Problem description: Could you write out the listing below exactly as it stands, leaving out the pictures?

Supplied data:
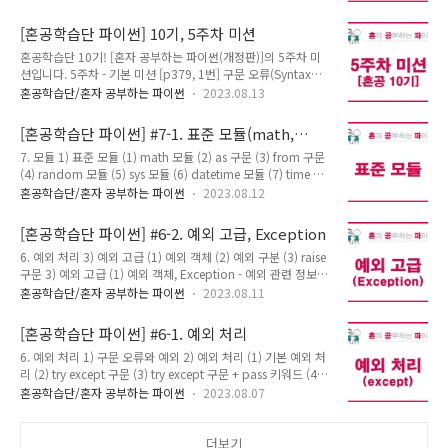
이터 5) 디버깅 6) 데코레이터 2) 외부 모듈 - 외부 모듈: 파이썬
student["korean"..
이 기본으로 제공하지 않는 모듈 (사용자가 만든 모듈) (1) 모듈
[혼공학습단 파이썬] 10기, 5주차 미션
설치하기 - 명령 프롬포트에서 설치! (window+R → cmd 입력
혼공학습단 10기! [혼자 공부하는 파이썬(개정판)]의 5주차 미
or 터미널에서 입력) - pip install 외부 모듈명: > pip install
션입니다. 5주차 - 기본 미션 [p379, 1번] 구문 오류(Syntax
Beautifulsoup4 Collecting soupsieve>1.2 (from
Error)와 예외(Exception)의 차이 설명하기 구문 오류 예외 (런
Beautifulsoup4) Downloading soupsieve-2.4.1-py3-
혼공학습단/혼자 공부하는 파이썬
2023.08.13
타임 에러) - 프로그램 실행 전에 발생 - 코드의 문법적인 오류로
none-any.wh..
인해 프로그램이 실행되지 않는 오류 - 코드 수정으로 해결 - 프
[혼공학습단 파이썬] #7-1. 표준 모듈(math,
로그램 실행 후에 발생 - 프로그램 실행 중 발생하는 오류 - try
random, sys, datetime, urllib, os)
7. 모듈 1) 표준 모듈 (1) math 모듈 (2) as 구문 (3) from 구문
except 구문 등 예외 처리로 해결 5주차 - 선택 미션 [p381, 3
(4) random 모듈 (5) sys 모듈 (6) datetime 모듈 (7) time 모
번] 다음 중 구문 오류 발생이 예상되면 '구문 오류'에, 예외 발생
듈 (8) urllib 모듈 (9) os 모듈 1) 표준 모듈 - 모듈: 여러 변수와
이 예상되면 '예외'에 체크 표시를 한 후, 예상되는 에러명도 적
혼공학습단/혼자 공부하는 파이썬
2023.08.12
함수를 가지고 있는 집합체 - 표준 모듈: 파이썬이 기본으로 제공
어 보세요. 1) output = 10 + "개" → '예외', TypeError 오류 ..
하는 모듈 - import 모듈명 * 'python documentation' -
[혼공학습단 파이썬] #6-2. 예외 고급, Exception
'Library reference'에서 세부 모듈 확인 가능 (1) math 모듈 -
6. 예외 처리 3) 예외 고급 (1) 예외 객체 (2) 예외 구분 (3) raise
수학 관련 기능을 제공하는 모듈 sin(x) cos(x) tan(x) log(x[,
구문 3) 예외 고급 (1) 예외 객체, Exception - 예외 관련 정보를
base]) ceil(x) floor(x) 사인값 코사인값 탄젠트값 로그값 올림
담고 있는 객체 - try: 예외가 발생할 가능성이 있는 코드 except
내림 import math print(math.si..
혼공학습단/혼자 공부하는 파이썬
2023.08.11
예외의 종류 as 예외 객체를 활용할 변수 이름: 예외가 발생했을
때, 실행할 코드 try: number = int(input("정수입력: "))
[혼공학습단 파이썬] #6-1. 예외 처리
print("원의 반지름: ", number) print("원의 넓이: ", 3.14 *
6. 예외 처리 1) 구문 오류와 예외 2) 예외 처리 (1) 기본 예외 처
number * number) except Exception as exception:
리 (2) try except 구문 (3) try except 구문 + pass 키워드 (4)
print(type(exception)) print(exception) 더보기 # 실행결과
finally 구문 1) 구문 오류와 예외 구문 오류 (Syntax Error) 예
정수입력: 3.5 invalid literal for in..
혼공학습단/혼자 공부하는 파이썬
2023.08.07
외 (런타임 에러) - 프로그램 실행 전에 발생 - 코드의 문법적인
오류로 인해 프로그램이 실행되지 않는 오류 - 코드 수정으로 해
결 - 프로그램 실행 중에 발생하는 오류 - try except 구문 등 예
더보기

Answer space:
이터 5) 디버깅 6) 데코레이터 2) 외부 모듈 - 외부 모듈: 파이썬
student["korean"..
이 기본으로 제공하지 않는 모듈 (사용자가 만든 모듈) (1) 모듈
[혼공학습단 파이썬] 10기, 5주차 미션
설치하기 - 명령 프롬포트에서 설치! (window+R → cmd 입력
혼공학습단 10기! [혼자 공부하는 파이썬(개정판)]의 5주차 미
or 터미널에서 입력) - pip install 외부 모듈명: > pip install
션입니다. 5주차 - 기본 미션 [p379, 1번] 구문 오류(Syntax
Beautifulsoup4 Collecting soupsieve>1.2 (from
Error)와 예외(Exception)의 차이 설명하기 구문 오류 예외 (런
Beautifulsoup4) Downloading soupsieve-2.4.1-py3-
혼공학습단/혼자 공부하는 파이썬
2023.08.13
타임 에러) - 프로그램 실행 전에 발생 - 코드의 문법적인 오류로
none-any.wh..
인해 프로그램이 실행되지 않는 오류 - 코드 수정으로 해결 - 프
[혼공학습단 파이썬] #7-1. 표준 모듈(math,
로그램 실행 후에 발생 - 프로그램 실행 중 발생하는 오류 - try
random, sys, datetime, urllib, os)
7. 모듈 1) 표준 모듈 (1) math 모듈 (2) as 구문 (3) from 구문
except 구문 등 예외 처리로 해결 5주차 - 선택 미션 [p381, 3
(4) random 모듈 (5) sys 모듈 (6) datetime 모듈 (7) time 모
번] 다음 중 구문 오류 발생이 예상되면 '구문 오류'에, 예외 발생
듈 (8) urllib 모듈 (9) os 모듈 1) 표준 모듈 - 모듈: 여러 변수와
이 예상되면 '예외'에 체크 표시를 한 후, 예상되는 에러명도 적
혼공학습단/혼자 공부하는 파이썬
2023.08.12
함수를 가지고 있는 집합체 - 표준 모듈: 파이썬이 기본으로 제공
어 보세요. 1) output = 10 + "개" → '예외', TypeError 오류 ..
하는 모듈 - import 모듈명 * 'python documentation' -
[혼공학습단 파이썬] #6-2. 예외 고급, Exception
'Library reference'에서 세부 모듈 확인 가능 (1) math 모듈 -
6. 예외 처리 3) 예외 고급 (1) 예외 객체 (2) 예외 구분 (3) raise
수학 관련 기능을 제공하는 모듈 sin(x) cos(x) tan(x) log(x[,
구문 3) 예외 고급 (1) 예외 객체, Exception - 예외 관련 정보를
base]) ceil(x) floor(x) 사인값 코사인값 탄젠트값 로그값 올림
담고 있는 객체 - try: 예외가 발생할 가능성이 있는 코드 except
내림 import math print(math.si..
혼공학습단/혼자 공부하는 파이썬
2023.08.11
예외의 종류 as 예외 객체를 활용할 변수 이름: 예외가 발생했을
때, 실행할 코드 try: number = int(input("정수입력: "))
[혼공학습단 파이썬] #6-1. 예외 처리
print("원의 반지름: ", number) print("원의 넓이: ", 3.14 *
6. 예외 처리 1) 구문 오류와 예외 2) 예외 처리 (1) 기본 예외 처
number * number) except Exception as exception:
리 (2) try except 구문 (3) try except 구문 + pass 키워드 (4)
print(type(exception)) print(exception) 더보기 # 실행결과
finally 구문 1) 구문 오류와 예외 구문 오류 (Syntax Error) 예
정수입력: 3.5 invalid literal for in..
혼공학습단/혼자 공부하는 파이썬
2023.08.07
외 (런타임 에러) - 프로그램 실행 전에 발생 - 코드의 문법적인
오류로 인해 프로그램이 실행되지 않는 오류 - 코드 수정으로 해
결 - 프로그램 실행 중에 발생하는 오류 - try except 구문 등 예
더보기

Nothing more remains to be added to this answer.